# Colloque national Action Dark Energy 2020 - 4ème édition

Oct 13 – 15, 2020
Europe/Paris timezone

## Galaxy Cluster Cosmology: the need for high-angular resolution follow-up studies

Oct 14, 2020, 12:15 PM
20m
en visio

### en visio

lien zoom envoyé par mail

### Speaker

Florian Ruppin (LPSC)

### Description

Upcoming optical/IR surveys will have both the sensitivity and the area to push cluster detection to $z > 2$. The $Euclid$ and LSST cluster catalogs will contain of the order of $100,000$ cluster detections, which is two orders of magnitudes more than the number of clusters detected by $Planck$. As the largest gravitationally bound systems in the universe, galaxy clusters provide a low-redshift cosmological probe that is complementary to BAO, SN Ia, and CMB. Thus, it will be essential to use these objects to alleviate inherent degeneracies between cosmological parameters estimated with each individual probe and to unveil potential new limits of the standard cosmological model that are hitherto not significant. This will only be feasible if all sources of systematic uncertainties associated with cluster cosmological constraints are characterized in details. In particular, the mass-richness relation and the halo mass function are both key ingredients driving the size of the final cosmological contours. The high-angular resolution SZ and X-ray follow-up of $Euclid$ and LSST richness-selected clusters will enable investigating the Intra-Cluster Medium properties at high redshift and improve our understanding of cluster formation. Such studies will be fundamental to precisely calibrate the mass-richness relation and the sub-grid physics in the numerical simulations used to infer the halo mass function.

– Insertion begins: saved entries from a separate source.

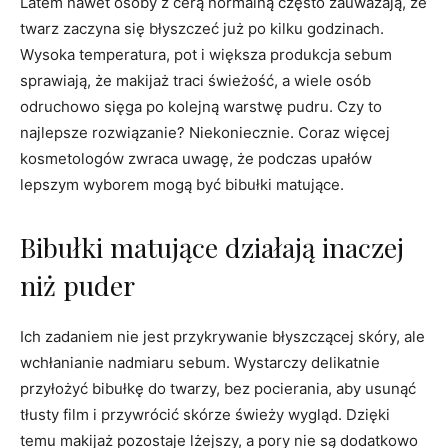
Latem nawet osoby z cerą normalną często zauważają, że
twarz zaczyna się błyszczeć już po kilku godzinach.
Wysoka temperatura, pot i większa produkcja sebum
sprawiają, że makijaż traci świeżość, a wiele osób
odruchowo sięga po kolejną warstwę pudru. Czy to
najlepsze rozwiązanie? Niekoniecznie. Coraz więcej
kosmetologów zwraca uwagę, że podczas upałów
lepszym wyborem mogą być bibułki matujące.
Bibułki matujące działają inaczej
niż puder
Ich zadaniem nie jest przykrywanie błyszczącej skóry, ale
wchłanianie nadmiaru sebum. Wystarczy delikatnie
przyłożyć bibułkę do twarzy, bez pocierania, aby usunąć
tłusty film i przywrócić skórze świeży wygląd. Dzięki
temu makijaż pozostaje lżejszy, a pory nie są dodatkowo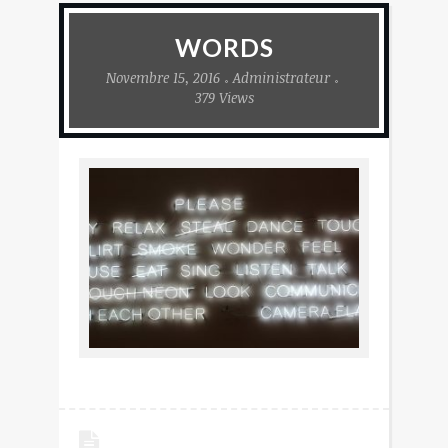
WORDS
Novembre 15, 2016
Administrateur
379 Views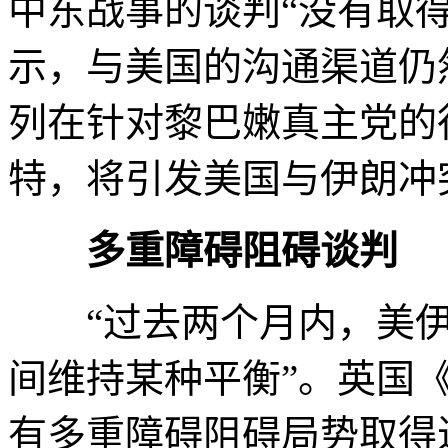
中东战事的谈判“没有取
示，与美国的沟通渠道仍
列在针对黎巴嫩真主党的
特，将引发美国与伊朗冲
多重障碍阻碍谈判
“过去两个月内，美伊双
间维持某种平衡”。英国
有多重障碍阻碍局势取得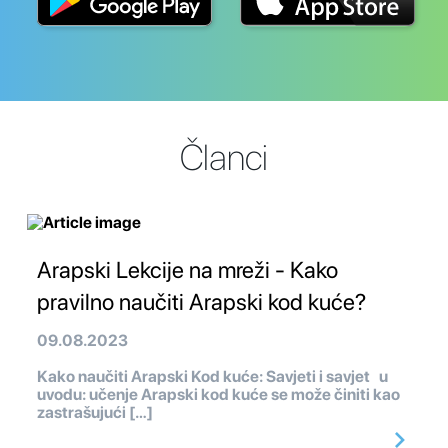
Članci
Arapski Lekcije na mreži - Kako
pravilno naučiti Arapski kod kuće?
09.08.2023
Kako naučiti Arapski Kod kuće: Savjeti i savjet u
uvodu: učenje Arapski kod kuće se može činiti kao
zastrašujući […]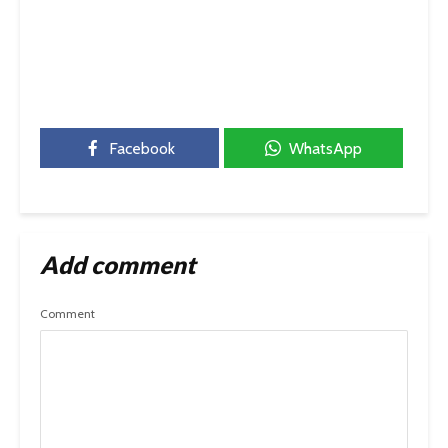
Facebook
WhatsApp
Add comment
Comment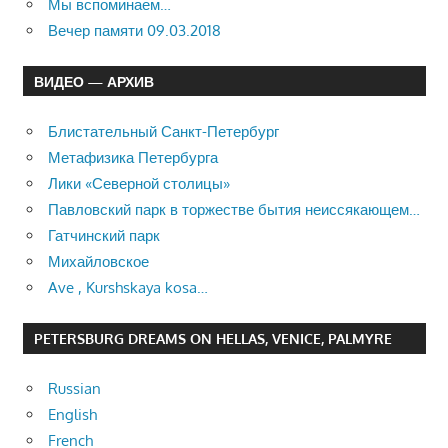
Мы вспоминаем…
Вечер памяти 09.03.2018
ВИДЕО — АРХИВ
Блистательный Санкт-Петербург
Метафизика Петербурга
Лики «Северной столицы»
Павловский парк в торжестве бытия неиссякающем…
Гатчинский парк
Михайловское
Ave , Kurshskaya kosa…
PETERSBURG DREAMS ON HELLAS, VENICE, PALMYRE
Russian
English
French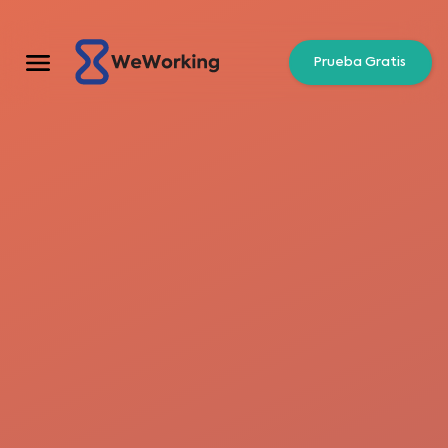
Prueba Gratis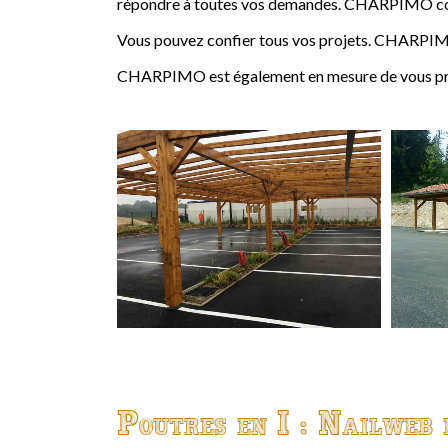
répondre à toutes vos demandes. CHARPIMO conçoi
Vous pouvez confier tous vos projets. CHARPIMO
CHARPIMO est également en mesure de vous propo
Poutres en I : Nailweb 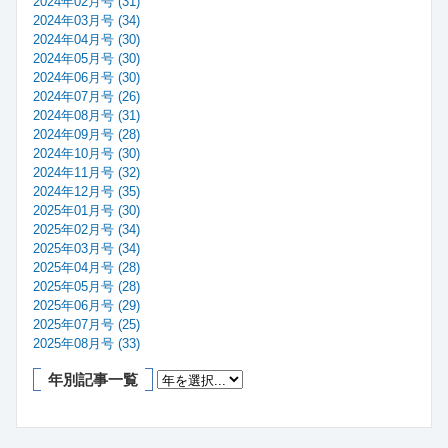
2024年02月号 (31)
2024年03月号 (34)
2024年04月号 (30)
2024年05月号 (30)
2024年06月号 (30)
2024年07月号 (26)
2024年08月号 (31)
2024年09月号 (28)
2024年10月号 (30)
2024年11月号 (32)
2024年12月号 (35)
2025年01月号 (30)
2025年02月号 (34)
2025年03月号 (34)
2025年04月号 (28)
2025年05月号 (28)
2025年06月号 (29)
2025年07月号 (25)
2025年08月号 (33)
年別記事一覧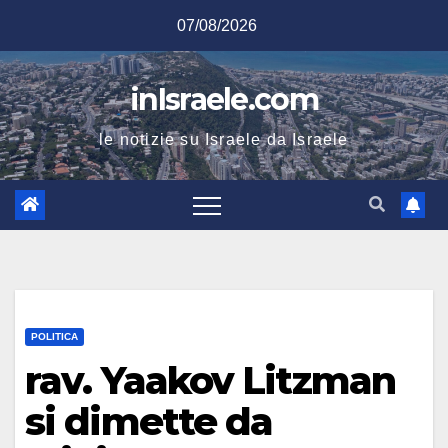
Salta
07/08/2026
al
contenuto
inIsraele.com
le notizie su Israele da Israele
POLITICA
rav. Yaakov Litzman
si dimette da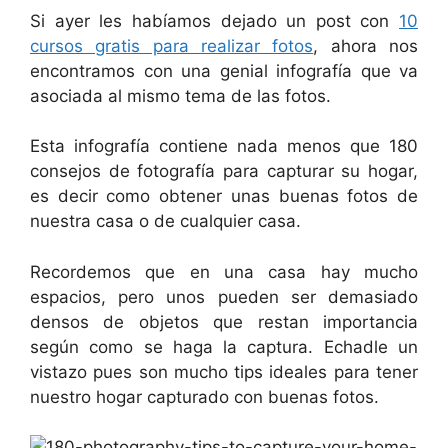
Si ayer les habíamos dejado un post con
10
cursos gratis para realizar fotos
, ahora nos
encontramos con una genial infografía que va
asociada al mismo tema de las fotos.
Esta infografía contiene nada menos que 180
consejos de fotografía para capturar su hogar,
es decir como obtener unas buenas fotos de
nuestra casa o de cualquier casa.
Recordemos que en una casa hay mucho
espacios, pero unos pueden ser demasiado
densos de objetos que restan importancia
según como se haga la captura. Echadle un
vistazo pues son mucho tips ideales para tener
nuestro hogar capturado con buenas fotos.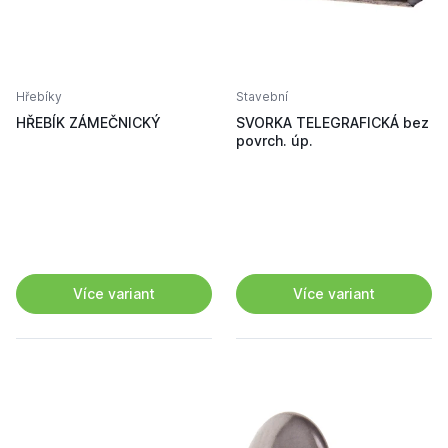
Hřebíky
Stavební
HŘEBÍK ZÁMEČNICKÝ
SVORKA TELEGRAFICKÁ bez
povrch. úp.
Více variant
Více variant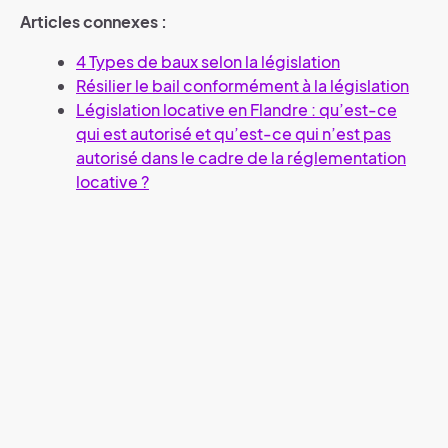
Articles connexes :
4 Types de baux selon la législation
Résilier le bail conformément à la législation
Législation locative en Flandre : qu’est-ce
qui est autorisé et qu’est-ce qui n’est pas
autorisé dans le cadre de la réglementation
locative ?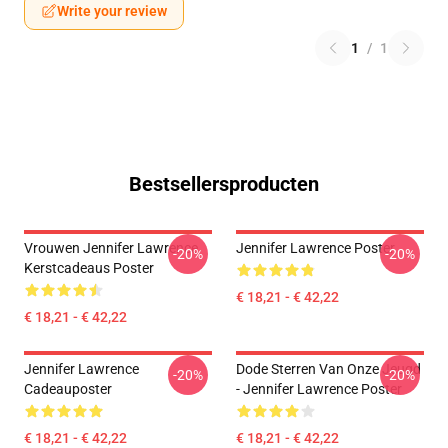
Write your review
1
/
1
Bestsellersproducten
Vrouwen Jennifer Lawrence
Jennifer Lawrence Poster
-20%
-20%
Kerstcadeaus Poster
€ 18,21 - € 42,22
€ 18,21 - € 42,22
Jennifer Lawrence
Dode Sterren Van Onze Jeugd
-20%
-20%
Cadeauposter
- Jennifer Lawrence Poster
€ 18,21 - € 42,22
€ 18,21 - € 42,22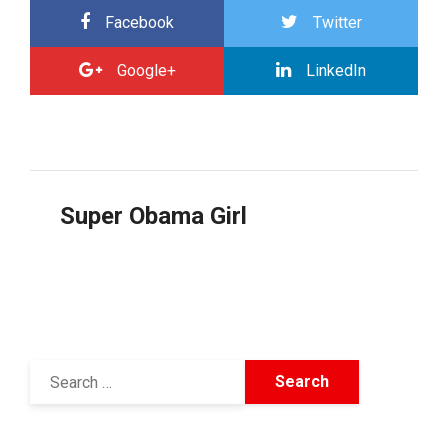
Facebook
Twitter
Google+
LinkedIn
Super Obama Girl
1 Mart 2009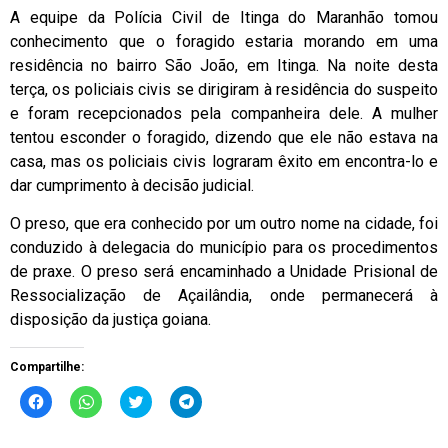
A equipe da Polícia Civil de Itinga do Maranhão tomou
conhecimento que o foragido estaria morando em uma
residência no bairro São João, em Itinga. Na noite desta
terça, os policiais civis se dirigiram à residência do suspeito
e foram recepcionados pela companheira dele. A mulher
tentou esconder o foragido, dizendo que ele não estava na
casa, mas os policiais civis lograram êxito em encontra-lo e
dar cumprimento à decisão judicial.
O preso, que era conhecido por um outro nome na cidade, foi
conduzido à delegacia do município para os procedimentos
de praxe. O preso será encaminhado a Unidade Prisional de
Ressocialização de Açailândia, onde permanecerá à
disposição da justiça goiana.
Compartilhe:
Clique
Clique
Clique
Clique
para
para
para
para
compartilhar
compartilhar
compartilhar
compartilhar
no
no
no
no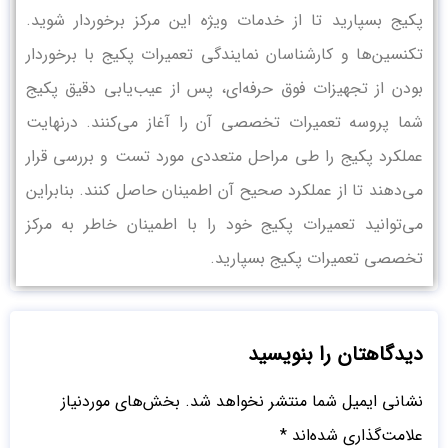
پکیج بسپارید تا از خدمات ویژه این مرکز برخوردار شوید.
تکنسین‌ها و کارشناسان نمایندگی تعمیرات پکیج با برخوردار
بودن از تجهیزات فوق حرفه‌ای، پس از عیب‌یابی دقیق پکیج
شما پروسه تعمیرات تخصصی آن را آغاز می‌کنند. درنهایت
عملکرد پکیج را طی مراحل متعددی مورد تست و بررسی قرار
می‌دهند تا از عملکرد صحیح آن اطمینان حاصل کنند. بنابراین
می‌توانید تعمیرات پکیج خود را با اطمینان خاطر به مرکز
تخصصی تعمیرات پکیج بسپارید.
دیدگاهتان را بنویسید
نشانی ایمیل شما منتشر نخواهد شد.
بخش‌های موردنیاز
علامت‌گذاری شده‌اند
*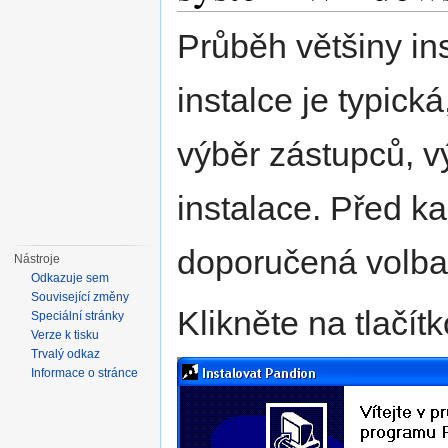
Průběh většiny in
instalce je typick
výběr zástupců, v
instalace. Před 
doporučená volba 
Nástroje
Odkazuje sem
Související změny
Klikněte na tlačít
Speciální stránky
Verze k tisku
Trvalý odkaz
Informace o stránce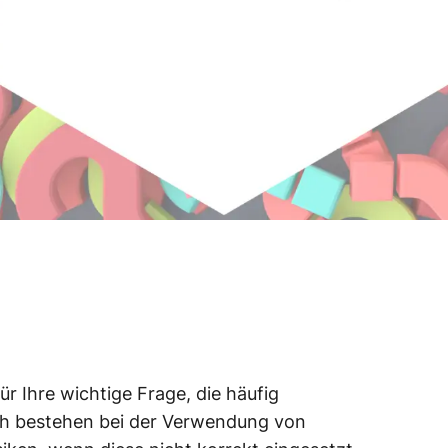
r Ihre wichtige Frage, die häufig
ich bestehen bei der Verwendung von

I will present the on-going SZ/X-ray follow-up program of 10 high redshift clusters (z > 1) selected from the MaDCoWS and IDCS optical/IR surveys and its main goals. I will then describe the characterization of the first cluster of this sample: the very massive, high redshift, and morphological disturbed cluster MOO J1142+1527 from the first joint analysis of Chandra and NIKA2 data.